Understand Your Learners Before Building a Pre-Assessment Scenario
People come to the courses with varying levels of experience, skills, and understanding. In an ideal world, you can craft an adaptive learning process where everyone gets a unique learning experience, but that’s usually not an option. Most of the time, you have to create one course that meets the needs of everyone.
- Experienced learners already have a lot of contexts. And often the e-learning courses act more like a certification process than new learning experience. So, in that sense, let them prove what they know and move on to completion.
- New learners are new and don’t have a record of accomplishment of experience. Often, they don’t know what they don’t know. Some may know more than others. And some may think they already know the content.
Let Learners Test Out Instead of Using a Pre-Assessment Scenario
A common option is to let learners test out by successfully completing a pre-test. Present an assessment upfront. If they pass it, they go to the end and are done. If they don’t pass it, they go to the beginning and take the course. This is a viable model and works great for simple compliance training where an annual course completion certificate is the main objective.
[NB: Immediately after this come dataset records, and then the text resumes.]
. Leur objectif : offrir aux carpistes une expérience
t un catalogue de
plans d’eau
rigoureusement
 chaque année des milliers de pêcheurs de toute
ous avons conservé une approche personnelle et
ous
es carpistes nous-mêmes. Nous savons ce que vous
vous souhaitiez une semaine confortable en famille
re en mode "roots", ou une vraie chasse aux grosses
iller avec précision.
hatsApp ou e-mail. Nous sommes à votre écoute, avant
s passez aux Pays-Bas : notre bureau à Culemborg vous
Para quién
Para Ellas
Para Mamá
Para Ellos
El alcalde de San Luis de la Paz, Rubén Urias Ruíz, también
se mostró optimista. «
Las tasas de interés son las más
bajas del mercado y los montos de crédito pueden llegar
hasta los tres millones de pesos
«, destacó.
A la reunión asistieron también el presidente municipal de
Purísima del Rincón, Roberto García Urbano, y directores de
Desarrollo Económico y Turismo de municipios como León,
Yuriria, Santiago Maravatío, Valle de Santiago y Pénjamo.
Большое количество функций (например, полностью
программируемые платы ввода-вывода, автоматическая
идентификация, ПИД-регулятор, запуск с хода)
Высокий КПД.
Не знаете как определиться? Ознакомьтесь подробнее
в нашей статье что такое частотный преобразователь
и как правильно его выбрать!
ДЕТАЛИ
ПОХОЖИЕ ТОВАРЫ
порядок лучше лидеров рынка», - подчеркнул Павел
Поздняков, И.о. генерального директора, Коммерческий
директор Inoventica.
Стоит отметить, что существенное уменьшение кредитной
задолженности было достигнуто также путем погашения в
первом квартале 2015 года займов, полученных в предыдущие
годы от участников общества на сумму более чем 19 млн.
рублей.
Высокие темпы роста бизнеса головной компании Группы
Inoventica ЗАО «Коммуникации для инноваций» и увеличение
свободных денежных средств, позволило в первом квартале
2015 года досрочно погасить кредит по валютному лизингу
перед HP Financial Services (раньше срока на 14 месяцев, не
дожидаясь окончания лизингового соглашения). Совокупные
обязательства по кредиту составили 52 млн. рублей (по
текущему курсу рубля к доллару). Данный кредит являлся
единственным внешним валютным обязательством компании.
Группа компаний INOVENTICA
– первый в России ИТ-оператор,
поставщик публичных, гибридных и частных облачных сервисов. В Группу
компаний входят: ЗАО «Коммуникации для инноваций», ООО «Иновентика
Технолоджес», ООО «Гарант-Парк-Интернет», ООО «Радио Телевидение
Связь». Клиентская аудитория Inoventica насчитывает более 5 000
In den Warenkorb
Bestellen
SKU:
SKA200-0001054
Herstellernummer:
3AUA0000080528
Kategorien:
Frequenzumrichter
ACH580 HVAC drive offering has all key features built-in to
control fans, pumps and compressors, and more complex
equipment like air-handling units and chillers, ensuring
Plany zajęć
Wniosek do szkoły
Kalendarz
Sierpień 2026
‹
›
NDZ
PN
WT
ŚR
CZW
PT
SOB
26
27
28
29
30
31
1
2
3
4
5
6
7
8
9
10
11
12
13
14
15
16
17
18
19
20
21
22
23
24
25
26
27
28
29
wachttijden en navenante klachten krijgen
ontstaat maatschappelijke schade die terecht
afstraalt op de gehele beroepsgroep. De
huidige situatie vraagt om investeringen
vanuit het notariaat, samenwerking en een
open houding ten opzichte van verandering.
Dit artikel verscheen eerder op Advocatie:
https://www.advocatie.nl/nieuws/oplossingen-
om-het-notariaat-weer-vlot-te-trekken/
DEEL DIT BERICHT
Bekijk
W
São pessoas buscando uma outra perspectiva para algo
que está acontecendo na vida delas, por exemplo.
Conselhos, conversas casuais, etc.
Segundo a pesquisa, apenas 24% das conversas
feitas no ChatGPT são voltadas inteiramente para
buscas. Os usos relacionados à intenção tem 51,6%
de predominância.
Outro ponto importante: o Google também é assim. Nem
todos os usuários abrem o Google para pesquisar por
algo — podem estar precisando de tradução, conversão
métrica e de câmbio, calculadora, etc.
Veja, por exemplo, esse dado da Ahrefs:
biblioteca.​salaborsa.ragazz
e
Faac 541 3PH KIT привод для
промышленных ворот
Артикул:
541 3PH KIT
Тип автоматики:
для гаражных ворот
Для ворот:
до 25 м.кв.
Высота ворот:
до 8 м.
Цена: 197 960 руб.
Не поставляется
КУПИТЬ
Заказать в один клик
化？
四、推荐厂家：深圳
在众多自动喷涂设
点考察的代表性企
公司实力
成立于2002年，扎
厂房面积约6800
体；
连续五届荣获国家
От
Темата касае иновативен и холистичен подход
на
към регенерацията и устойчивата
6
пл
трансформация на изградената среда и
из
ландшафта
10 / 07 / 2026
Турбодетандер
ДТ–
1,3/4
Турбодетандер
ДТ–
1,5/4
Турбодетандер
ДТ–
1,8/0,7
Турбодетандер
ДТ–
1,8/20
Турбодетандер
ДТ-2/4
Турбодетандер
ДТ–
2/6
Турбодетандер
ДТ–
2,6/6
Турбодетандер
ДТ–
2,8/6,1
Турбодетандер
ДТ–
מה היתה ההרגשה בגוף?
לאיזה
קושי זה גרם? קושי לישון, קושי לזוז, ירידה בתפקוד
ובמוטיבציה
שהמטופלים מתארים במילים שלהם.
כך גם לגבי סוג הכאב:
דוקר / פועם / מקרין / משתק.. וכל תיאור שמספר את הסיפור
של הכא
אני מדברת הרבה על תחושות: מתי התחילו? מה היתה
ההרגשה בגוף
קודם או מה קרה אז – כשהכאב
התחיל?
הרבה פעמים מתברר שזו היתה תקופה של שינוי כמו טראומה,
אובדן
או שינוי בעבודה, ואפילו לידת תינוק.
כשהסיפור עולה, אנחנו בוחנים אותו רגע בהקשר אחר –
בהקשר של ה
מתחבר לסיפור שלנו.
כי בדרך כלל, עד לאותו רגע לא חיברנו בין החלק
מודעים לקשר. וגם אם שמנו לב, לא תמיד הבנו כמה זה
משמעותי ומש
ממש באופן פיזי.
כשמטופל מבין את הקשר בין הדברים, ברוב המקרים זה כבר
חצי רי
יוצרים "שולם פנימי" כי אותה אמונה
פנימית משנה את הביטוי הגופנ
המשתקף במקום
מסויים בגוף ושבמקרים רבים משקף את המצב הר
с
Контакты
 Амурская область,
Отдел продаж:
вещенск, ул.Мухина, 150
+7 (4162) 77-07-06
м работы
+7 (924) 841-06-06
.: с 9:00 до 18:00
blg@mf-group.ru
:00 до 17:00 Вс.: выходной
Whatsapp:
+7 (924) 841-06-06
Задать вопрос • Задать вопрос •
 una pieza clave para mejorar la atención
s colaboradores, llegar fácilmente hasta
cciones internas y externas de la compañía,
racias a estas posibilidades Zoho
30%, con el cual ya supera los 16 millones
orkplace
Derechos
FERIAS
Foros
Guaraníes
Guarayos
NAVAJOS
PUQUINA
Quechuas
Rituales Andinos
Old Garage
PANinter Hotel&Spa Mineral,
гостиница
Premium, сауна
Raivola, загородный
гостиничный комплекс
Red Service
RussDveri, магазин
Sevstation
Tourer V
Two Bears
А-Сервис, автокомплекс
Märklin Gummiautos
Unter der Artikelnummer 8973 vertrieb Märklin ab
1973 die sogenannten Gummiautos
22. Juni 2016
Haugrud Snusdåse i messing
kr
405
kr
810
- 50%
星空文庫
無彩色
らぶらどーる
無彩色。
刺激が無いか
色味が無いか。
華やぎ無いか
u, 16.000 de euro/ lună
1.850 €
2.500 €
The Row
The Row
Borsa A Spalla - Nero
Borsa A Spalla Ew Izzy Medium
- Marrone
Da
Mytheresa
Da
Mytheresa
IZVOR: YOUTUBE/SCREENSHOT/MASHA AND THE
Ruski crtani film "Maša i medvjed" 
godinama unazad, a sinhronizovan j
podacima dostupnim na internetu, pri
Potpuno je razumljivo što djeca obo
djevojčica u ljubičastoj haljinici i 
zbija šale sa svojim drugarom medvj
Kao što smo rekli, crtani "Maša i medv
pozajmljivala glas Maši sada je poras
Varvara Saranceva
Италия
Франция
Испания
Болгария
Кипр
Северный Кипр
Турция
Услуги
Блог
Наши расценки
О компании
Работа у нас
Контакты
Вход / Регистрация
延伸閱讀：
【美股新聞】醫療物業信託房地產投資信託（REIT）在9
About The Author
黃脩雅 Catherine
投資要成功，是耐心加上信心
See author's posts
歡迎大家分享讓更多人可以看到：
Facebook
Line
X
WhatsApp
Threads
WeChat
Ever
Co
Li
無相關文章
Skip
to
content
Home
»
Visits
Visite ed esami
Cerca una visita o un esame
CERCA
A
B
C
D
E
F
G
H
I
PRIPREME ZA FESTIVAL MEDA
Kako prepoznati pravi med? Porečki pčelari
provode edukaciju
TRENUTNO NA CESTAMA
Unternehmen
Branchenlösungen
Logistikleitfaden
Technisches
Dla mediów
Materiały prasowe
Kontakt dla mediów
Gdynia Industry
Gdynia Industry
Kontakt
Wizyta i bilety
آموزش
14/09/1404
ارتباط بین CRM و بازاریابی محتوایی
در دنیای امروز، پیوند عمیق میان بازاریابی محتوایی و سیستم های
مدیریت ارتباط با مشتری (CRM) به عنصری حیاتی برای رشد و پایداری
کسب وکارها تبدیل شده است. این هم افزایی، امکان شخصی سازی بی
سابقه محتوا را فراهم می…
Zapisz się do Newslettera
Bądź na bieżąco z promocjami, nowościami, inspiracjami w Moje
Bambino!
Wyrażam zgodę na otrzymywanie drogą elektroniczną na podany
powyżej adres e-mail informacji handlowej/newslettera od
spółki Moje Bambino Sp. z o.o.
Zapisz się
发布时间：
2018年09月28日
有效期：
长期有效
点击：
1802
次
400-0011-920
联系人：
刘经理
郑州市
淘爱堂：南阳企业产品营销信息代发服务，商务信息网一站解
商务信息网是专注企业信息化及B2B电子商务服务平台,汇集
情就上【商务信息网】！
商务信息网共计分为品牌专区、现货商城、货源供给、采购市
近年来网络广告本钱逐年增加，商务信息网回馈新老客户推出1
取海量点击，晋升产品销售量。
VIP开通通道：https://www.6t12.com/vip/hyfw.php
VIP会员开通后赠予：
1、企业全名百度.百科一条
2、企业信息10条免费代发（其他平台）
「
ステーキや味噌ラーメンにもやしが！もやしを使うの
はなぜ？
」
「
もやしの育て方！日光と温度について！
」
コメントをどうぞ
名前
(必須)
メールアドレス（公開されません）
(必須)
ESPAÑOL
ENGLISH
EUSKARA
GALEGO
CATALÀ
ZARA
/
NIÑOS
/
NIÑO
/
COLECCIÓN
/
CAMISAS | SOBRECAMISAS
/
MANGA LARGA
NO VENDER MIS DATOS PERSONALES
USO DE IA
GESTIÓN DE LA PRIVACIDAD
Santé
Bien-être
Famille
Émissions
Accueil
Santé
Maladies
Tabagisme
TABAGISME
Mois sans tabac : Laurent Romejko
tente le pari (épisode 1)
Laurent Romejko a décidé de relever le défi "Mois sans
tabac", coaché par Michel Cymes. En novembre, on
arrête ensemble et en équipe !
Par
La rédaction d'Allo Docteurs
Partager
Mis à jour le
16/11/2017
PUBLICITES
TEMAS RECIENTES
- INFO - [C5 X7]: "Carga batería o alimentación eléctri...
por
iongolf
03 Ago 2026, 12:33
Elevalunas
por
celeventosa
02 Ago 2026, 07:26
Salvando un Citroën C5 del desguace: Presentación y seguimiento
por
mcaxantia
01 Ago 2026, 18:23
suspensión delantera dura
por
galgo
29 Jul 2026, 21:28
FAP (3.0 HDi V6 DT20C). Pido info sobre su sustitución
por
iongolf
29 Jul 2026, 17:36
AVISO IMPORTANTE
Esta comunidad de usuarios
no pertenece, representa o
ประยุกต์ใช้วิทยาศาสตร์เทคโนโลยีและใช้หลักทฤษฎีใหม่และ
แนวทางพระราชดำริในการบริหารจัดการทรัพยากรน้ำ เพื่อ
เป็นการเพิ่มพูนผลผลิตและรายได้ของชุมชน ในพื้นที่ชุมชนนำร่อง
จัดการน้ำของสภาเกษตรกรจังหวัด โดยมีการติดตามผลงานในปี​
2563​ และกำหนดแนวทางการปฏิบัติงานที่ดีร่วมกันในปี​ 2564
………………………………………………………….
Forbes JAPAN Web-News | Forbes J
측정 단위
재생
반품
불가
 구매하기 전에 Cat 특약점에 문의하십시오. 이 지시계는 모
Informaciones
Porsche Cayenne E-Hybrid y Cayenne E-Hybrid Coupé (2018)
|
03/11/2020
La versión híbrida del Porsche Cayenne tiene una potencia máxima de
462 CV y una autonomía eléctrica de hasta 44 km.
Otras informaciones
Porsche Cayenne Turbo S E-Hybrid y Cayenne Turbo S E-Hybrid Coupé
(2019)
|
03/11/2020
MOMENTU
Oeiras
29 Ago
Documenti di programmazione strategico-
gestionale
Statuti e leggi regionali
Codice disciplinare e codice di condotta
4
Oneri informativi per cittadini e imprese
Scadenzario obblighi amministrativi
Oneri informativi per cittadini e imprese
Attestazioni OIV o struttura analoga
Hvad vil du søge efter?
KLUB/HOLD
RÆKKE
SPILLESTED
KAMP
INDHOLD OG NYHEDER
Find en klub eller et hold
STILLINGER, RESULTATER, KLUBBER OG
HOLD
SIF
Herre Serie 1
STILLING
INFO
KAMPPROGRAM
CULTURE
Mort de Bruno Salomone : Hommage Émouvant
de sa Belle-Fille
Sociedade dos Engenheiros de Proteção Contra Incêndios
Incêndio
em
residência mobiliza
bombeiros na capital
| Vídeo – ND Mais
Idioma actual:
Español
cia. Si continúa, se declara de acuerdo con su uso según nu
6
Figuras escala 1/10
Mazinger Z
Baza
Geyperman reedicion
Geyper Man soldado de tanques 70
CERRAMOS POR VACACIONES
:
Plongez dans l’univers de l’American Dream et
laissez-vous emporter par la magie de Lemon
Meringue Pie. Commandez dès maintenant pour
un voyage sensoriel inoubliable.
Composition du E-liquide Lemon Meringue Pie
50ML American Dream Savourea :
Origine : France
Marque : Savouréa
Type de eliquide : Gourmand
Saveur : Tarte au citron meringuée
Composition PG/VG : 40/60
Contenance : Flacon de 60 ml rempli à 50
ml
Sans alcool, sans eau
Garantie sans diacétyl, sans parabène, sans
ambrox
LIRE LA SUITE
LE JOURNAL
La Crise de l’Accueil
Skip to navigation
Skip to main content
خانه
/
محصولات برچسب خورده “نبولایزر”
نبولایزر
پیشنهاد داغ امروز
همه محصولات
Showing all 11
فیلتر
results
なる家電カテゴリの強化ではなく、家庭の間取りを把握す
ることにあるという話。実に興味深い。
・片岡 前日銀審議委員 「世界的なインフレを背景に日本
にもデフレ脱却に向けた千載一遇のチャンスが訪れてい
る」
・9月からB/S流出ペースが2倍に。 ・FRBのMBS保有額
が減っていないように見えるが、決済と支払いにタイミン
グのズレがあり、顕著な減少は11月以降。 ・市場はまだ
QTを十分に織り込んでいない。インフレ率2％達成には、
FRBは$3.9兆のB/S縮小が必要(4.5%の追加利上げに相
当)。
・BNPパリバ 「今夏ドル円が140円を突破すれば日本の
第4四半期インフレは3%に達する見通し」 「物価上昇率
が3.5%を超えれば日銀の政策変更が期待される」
However, many of those pre-assessment tests are very basic and what do they really prove? They may prove the person knows the content, but it doesn’t mean that they know how to apply it. Or it may prove that they’re good guessers. In either case, they generally don’t prove understanding, especially in a performance environment.
Create a Pre-Assessment Scenario
Functionally a pre-assessment scenario is the same as a pre-test. The goal is to sort the learners and move the experienced and novice learners down different paths. However, the core difference is that the assessment scenario attempts to assess deeper understanding of the content and its proper application.
Pre-tests typically ask a series of multiple-choice questions. And again, this is fine for a simple end-of-year certification. However, if the course is more performance-based, then the scenario allows you to stage an event that lets the learner demonstrate that they can meet the performance requirements by successfully navigating the pre-assessment scenario.
A couple of additional benefits is that a pre-assessment scenario helps remind the experienced person of what they need to do and for the new person it helps expose deficient understanding and the types of situations they may encounter in the real world. The pre-assessment scenarios also help cement the objectives for the course. When a person isn’t successful, they’re more apt to pay attention to the course content since they’ve already been proven to lack some of the expected understanding.
A few production tips:
- Keep it short. Instead of big, long scenarios which take more time to produce, create a series of quick hit scenarios.
- This is a pre-assessment. So don’t feel obligated to do much to set up or support the assessment with resource content. If they can demonstrate their understanding, they can pass the pre-assessment. If they can’t, well, that’s why you created the course.
- Create templates. You can create interactive scenario templates and reuse them for quicker production.
Pre-tests are a great way to efficiently and effectively move learners through the training process. However, they are limited in what they can assess. Switching to a real-world pre-assessment scenario provides a better way to assess understanding and application of the training content. It also lets those who don’t pass understand why they need to take the course.